A pair of 20-somethings are working to do what others have tried with mixed success for many years: bring new life to downtown Niagara Falls. Nirel Patel, 26, and Matt Green, 22, are planning a pair of hospitality projects along the Buffalo Avenue corridor. They envision the projects as the first of many for their newly-formed development company and say they are investments in a city that’s finally on an upswing.
First up for Patel and Green’s Element Development Group is redevelopment of the venerable Niagara Club located at 24 Buffalo Avenue overlooking the Niagara Reservation State Park and the upper rapids of the Niagara River. Built in 1865 as a private residence for Dexter R. Jerauld, the building housed the Niagara Club, a private social club, beginning in 1901 until its closing in 1996. It was used as a banquet facility for several years before being purchased by Patel’s father in 2009.
Nirel’s father, B.F. Patel, drew up plans to open an upscale restaurant at the site but the project succumbed to a poor economy and was leased out in the temporarily. Nirel and Green are purchasing the property from B.F. Patel and are dusting off reuse plans.
Next week they are hosting a New Years’ Eve party at the site. The event will have a ‘roaring 20’s style’ theme with two premium open bars, gourmet food stations catered by Orazio’s, deserts by the Niagara Falls Culinary Institute, entertainment by the Ladies First Jazz Combo and DJ David Panonessa, and private viewing of fireworks at midnight from the heated tent on the upper terrace. Tickets are $115 per person and the event starts at 8:30 PM (tickets, info here).
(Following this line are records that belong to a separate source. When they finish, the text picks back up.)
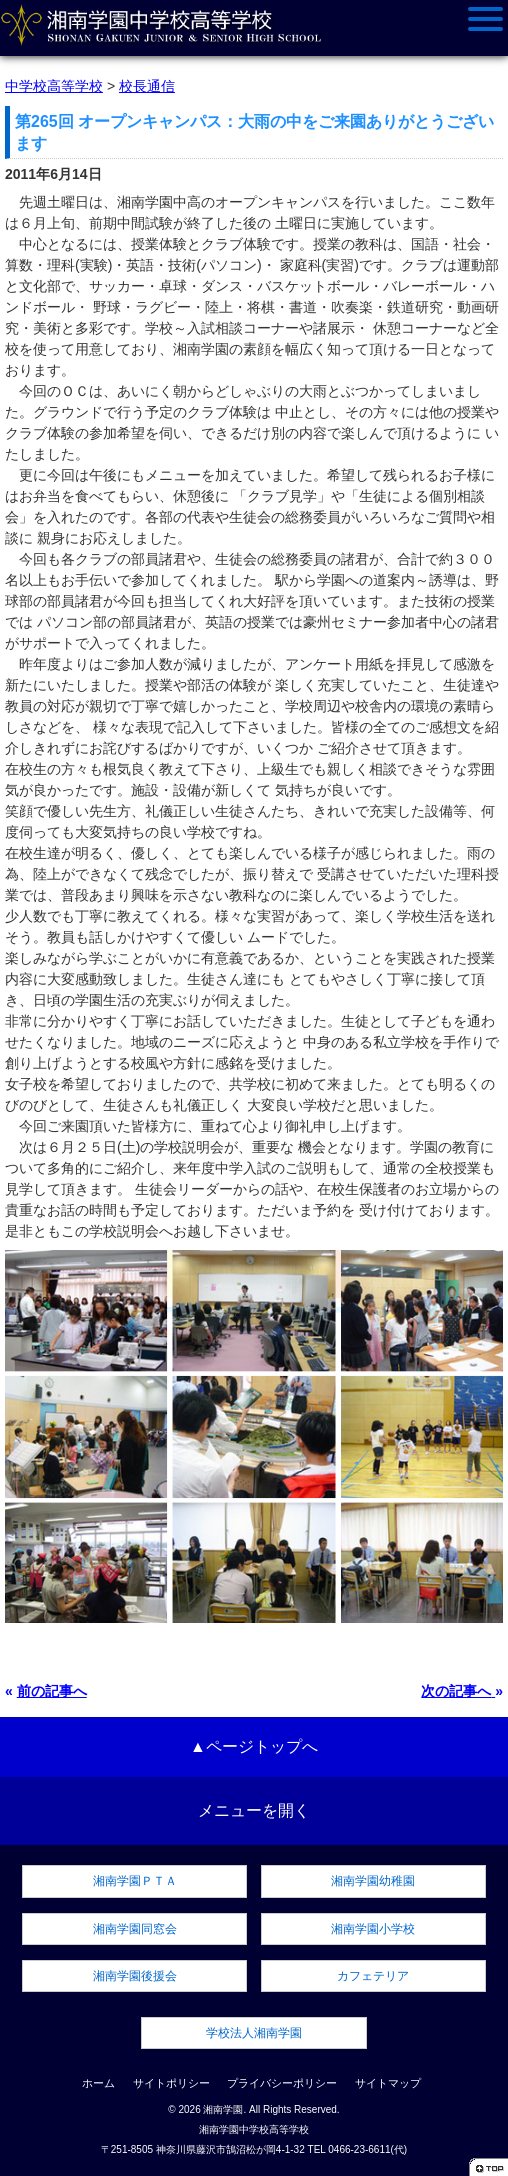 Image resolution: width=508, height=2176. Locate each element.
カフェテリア (373, 1976)
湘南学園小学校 (373, 1929)
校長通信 (147, 86)
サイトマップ (388, 2083)
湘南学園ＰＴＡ (135, 1881)
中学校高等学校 (54, 86)
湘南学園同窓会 (135, 1929)
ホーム (98, 2083)
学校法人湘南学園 (254, 2033)
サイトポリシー (171, 2083)
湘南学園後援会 (135, 1976)
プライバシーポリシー (282, 2083)
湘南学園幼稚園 (373, 1881) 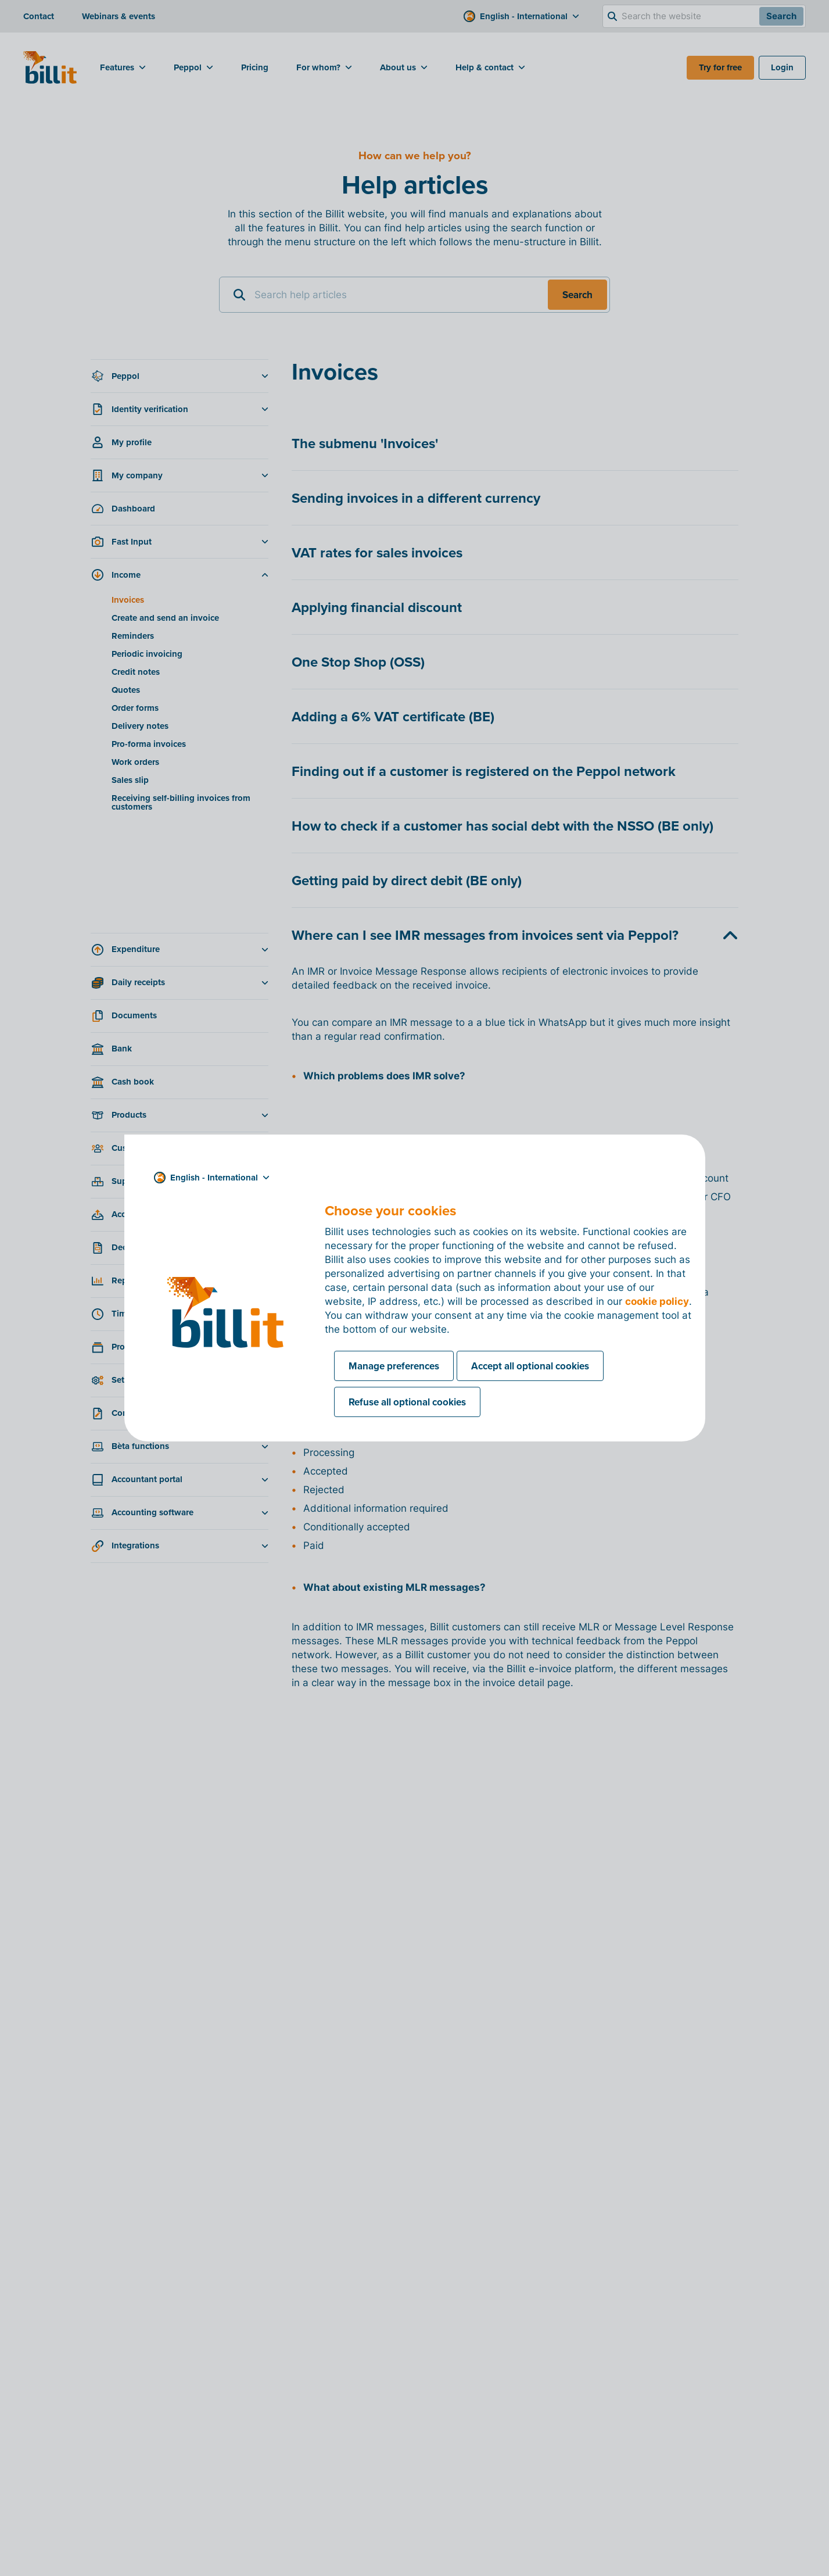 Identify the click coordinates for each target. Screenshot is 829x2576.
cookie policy (657, 1301)
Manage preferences (394, 1366)
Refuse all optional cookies (407, 1402)
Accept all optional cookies (530, 1366)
Patel and Green are working to find a restaurateur or an executive chef to partner with to open a fine dining restaurant in the building. Long-term plans for the second and third floors call for creation of a 10-room boutique hotel.
“For over 90 years the Niagara Club was a shining gem of prosperity in Downtown Niagara Falls,” says Green. “Today it exists only as a fraction of the grandeur it once held. We are excited to have the opportunity to peel back the layers and polish this gem up once again.”
Nirel Patel returned to Niagara Falls early last year to assist his father with the renovation of the Moore Business Forms building at John Daly Boulevard and Buffalo Avenue into a hotel.
Patel met Green when Green applied to work at the family’s Econolodge on Rainbow Blvd. Green, with a degree from UB in Architecture and Planning, has been spearheading various grassroots efforts in Niagara Falls while working in real estate since he was 18.
Green and Patel’s shared vision and optimism led the two to form Element Development Group. They want to build upon the recent investments in the Niagara Reservation and Falls Street, the Seneca Casino, and other public and private sector projects in downtown Niagara Falls. Both believe the time is now to invest in Niagara Falls especially along the Buffalo Avenue corridor where over 500 hotel rooms are planned and under development.
“I returned to Niagara Falls after eight years in Los Angeles,” says Patel. “Being part of its rebirth feels only natural to me as the exposure to a metropolitan city has given me the unique perspective on potential redevelopment in Niagara Falls. The Niagara Club is a perfect platform launch Element Development’s creative energies.”
Adds Patel, “We aim to reestablish the Niagara Club into a world class destination honoring the legacy and majesty of the falls while offering a unique icon deserving of the name.”
Element Development Group is also consulting on the adaptive reuse of the vacant Moore Business Forms building at 900 Buffalo Avenue into an 82-room Courtyard by Marriott. The $12 million project includes an addition of a third floor and a fourth floor, 5,000 sq. ft. penthouse. Work on that project will begin early next year.
“Element Development is proof of a new way of thinking in Niagara Falls,” says Niagara Falls Community Development Director Seth Piccirillo. “Patel and Green see a vacant building as an opportunity to create something special for their hometown and millions of visitors. That’s true, local entrepreneurial spirit.”
“Their young age is a secondary story,” says Piccirillo. “They have a creative vision and the will to grind it out, see it through, and ignore negativity. There are people twice their age that have not figured out how to do that yet.”
“Niagara Falls is more than potential; it’s my hometown,” says Green. “I am willing to do whatever it takes to see through its revival. The Niagara Club is just the beginning of many more great things to come.”